- **EXERCISE DESCRIPTION**
From the data underneath, reproduce exactly the stretch that begins at the line with "Mã Lazada cho người mới" and ends after the line with "https://shorten.asia/t4rs8eNg".

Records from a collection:
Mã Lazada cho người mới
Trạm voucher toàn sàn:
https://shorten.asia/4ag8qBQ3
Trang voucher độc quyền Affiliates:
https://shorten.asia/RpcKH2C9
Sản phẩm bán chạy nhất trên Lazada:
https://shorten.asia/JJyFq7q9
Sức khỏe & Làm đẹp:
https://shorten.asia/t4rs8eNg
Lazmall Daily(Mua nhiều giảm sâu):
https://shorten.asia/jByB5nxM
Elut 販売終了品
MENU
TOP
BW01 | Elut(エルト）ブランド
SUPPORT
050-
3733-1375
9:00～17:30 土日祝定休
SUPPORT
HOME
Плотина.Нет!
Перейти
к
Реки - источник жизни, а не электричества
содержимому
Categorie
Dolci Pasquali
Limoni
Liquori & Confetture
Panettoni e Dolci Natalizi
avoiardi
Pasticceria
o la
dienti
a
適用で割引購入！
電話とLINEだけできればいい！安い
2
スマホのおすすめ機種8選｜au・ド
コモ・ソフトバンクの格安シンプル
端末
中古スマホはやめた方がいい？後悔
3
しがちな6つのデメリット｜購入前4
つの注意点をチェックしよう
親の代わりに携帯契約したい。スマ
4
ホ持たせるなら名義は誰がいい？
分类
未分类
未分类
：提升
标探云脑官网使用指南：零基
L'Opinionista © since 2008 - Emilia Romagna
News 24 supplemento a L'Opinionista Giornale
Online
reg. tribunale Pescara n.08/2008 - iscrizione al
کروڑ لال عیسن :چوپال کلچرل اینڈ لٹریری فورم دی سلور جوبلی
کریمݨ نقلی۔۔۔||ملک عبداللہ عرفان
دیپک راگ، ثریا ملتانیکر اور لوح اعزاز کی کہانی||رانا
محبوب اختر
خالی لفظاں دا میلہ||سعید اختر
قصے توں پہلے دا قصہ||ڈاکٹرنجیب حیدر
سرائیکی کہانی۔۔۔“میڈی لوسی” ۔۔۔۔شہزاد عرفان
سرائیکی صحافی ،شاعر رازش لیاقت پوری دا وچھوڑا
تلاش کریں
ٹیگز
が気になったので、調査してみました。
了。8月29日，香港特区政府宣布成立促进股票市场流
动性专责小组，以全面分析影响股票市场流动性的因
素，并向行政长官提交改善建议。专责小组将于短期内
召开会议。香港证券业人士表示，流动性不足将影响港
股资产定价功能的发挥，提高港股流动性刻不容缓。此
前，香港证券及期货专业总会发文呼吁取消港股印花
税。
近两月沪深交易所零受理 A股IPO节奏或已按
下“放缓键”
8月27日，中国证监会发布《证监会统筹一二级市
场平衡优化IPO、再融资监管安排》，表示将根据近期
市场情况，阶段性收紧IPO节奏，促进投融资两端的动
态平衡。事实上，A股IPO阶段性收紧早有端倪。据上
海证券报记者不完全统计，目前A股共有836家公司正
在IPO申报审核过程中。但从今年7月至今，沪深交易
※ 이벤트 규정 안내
--
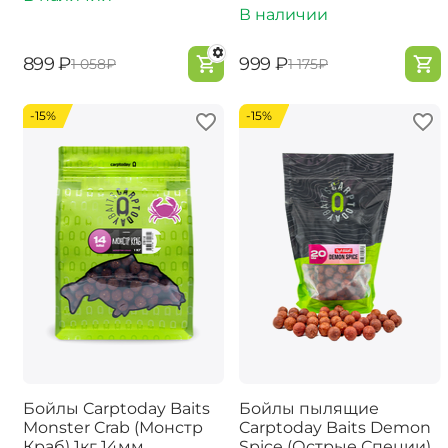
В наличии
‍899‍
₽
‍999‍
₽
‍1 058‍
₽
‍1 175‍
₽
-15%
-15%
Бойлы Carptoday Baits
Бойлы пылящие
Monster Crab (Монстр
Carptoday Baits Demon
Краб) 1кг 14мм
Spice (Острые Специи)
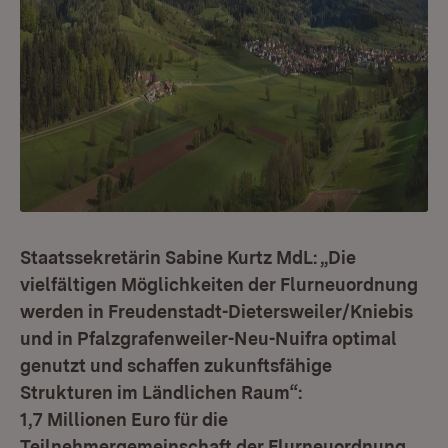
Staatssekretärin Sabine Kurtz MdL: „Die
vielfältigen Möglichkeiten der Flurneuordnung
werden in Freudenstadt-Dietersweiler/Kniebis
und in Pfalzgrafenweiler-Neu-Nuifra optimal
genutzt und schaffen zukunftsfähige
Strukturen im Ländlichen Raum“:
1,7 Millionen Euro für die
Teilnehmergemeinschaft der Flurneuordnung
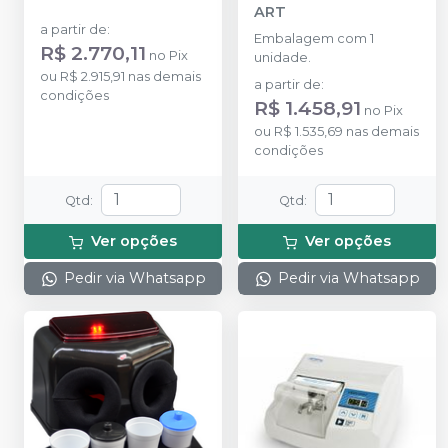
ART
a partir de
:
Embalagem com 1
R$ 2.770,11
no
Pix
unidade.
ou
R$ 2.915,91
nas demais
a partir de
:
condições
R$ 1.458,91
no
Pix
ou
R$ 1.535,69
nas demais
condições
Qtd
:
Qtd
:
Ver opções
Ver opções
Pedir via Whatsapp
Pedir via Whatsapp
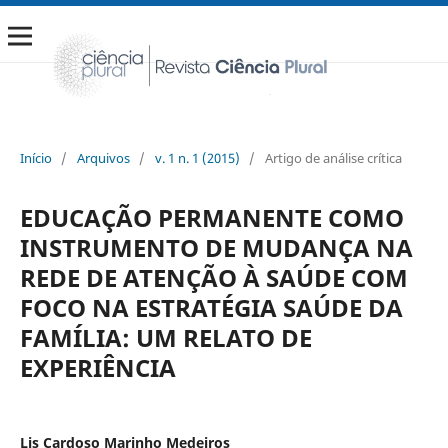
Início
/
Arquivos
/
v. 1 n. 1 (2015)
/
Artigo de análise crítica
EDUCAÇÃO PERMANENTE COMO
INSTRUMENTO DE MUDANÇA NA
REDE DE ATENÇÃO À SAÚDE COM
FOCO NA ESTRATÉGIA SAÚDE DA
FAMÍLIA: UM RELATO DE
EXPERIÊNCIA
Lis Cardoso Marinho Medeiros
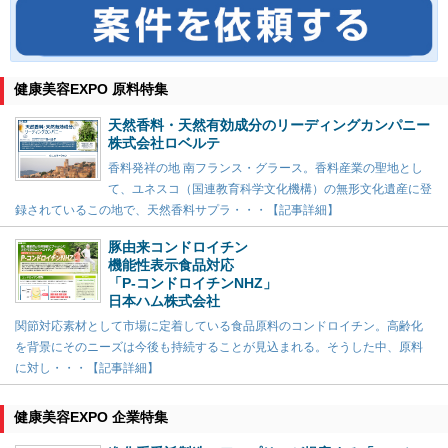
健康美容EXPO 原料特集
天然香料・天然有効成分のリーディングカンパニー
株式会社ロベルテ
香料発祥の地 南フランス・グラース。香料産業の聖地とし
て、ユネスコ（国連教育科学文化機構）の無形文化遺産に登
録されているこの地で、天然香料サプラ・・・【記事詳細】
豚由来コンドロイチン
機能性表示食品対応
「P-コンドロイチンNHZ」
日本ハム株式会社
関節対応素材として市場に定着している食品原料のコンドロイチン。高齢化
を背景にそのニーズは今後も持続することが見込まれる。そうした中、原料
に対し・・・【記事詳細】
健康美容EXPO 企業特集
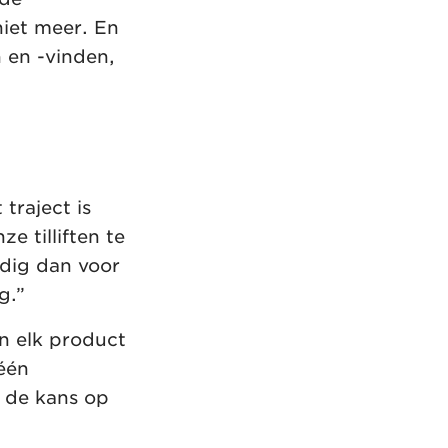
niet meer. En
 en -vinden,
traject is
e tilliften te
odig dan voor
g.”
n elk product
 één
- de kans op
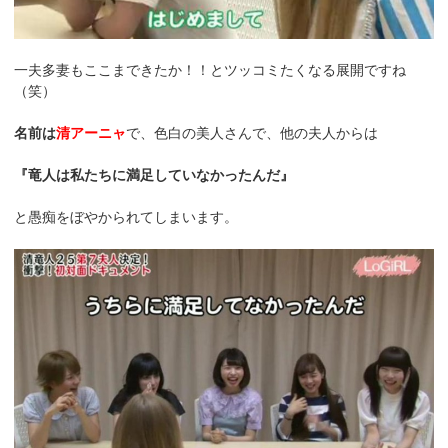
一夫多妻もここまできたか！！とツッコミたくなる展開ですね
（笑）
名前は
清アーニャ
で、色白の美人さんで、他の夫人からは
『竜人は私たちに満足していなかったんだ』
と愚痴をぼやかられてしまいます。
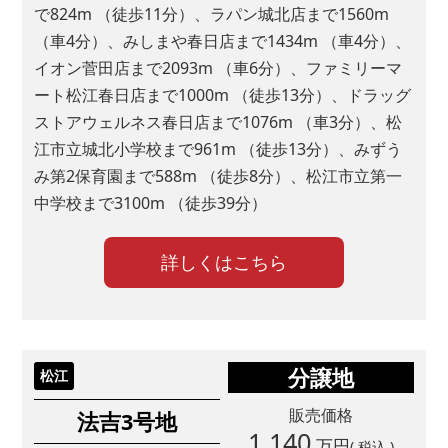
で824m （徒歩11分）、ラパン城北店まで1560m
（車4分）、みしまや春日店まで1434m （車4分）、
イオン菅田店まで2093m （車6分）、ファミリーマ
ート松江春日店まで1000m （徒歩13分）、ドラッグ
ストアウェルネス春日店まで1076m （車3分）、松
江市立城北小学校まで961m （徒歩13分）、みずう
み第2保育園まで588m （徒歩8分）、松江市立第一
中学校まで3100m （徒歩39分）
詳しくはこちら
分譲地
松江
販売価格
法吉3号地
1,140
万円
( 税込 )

- **SOLUTION TO THIS PROBLEM**
Mã Lazada cho người mới
Trạm voucher toàn sàn:
https://shorten.asia/4ag8qBQ3
Trang voucher độc quyền Affiliates:
https://shorten.asia/RpcKH2C9
Sản phẩm bán chạy nhất trên Lazada:
https://shorten.asia/JJyFq7q9
Sức khỏe & Làm đẹp:
https://shorten.asia/t4rs8eNg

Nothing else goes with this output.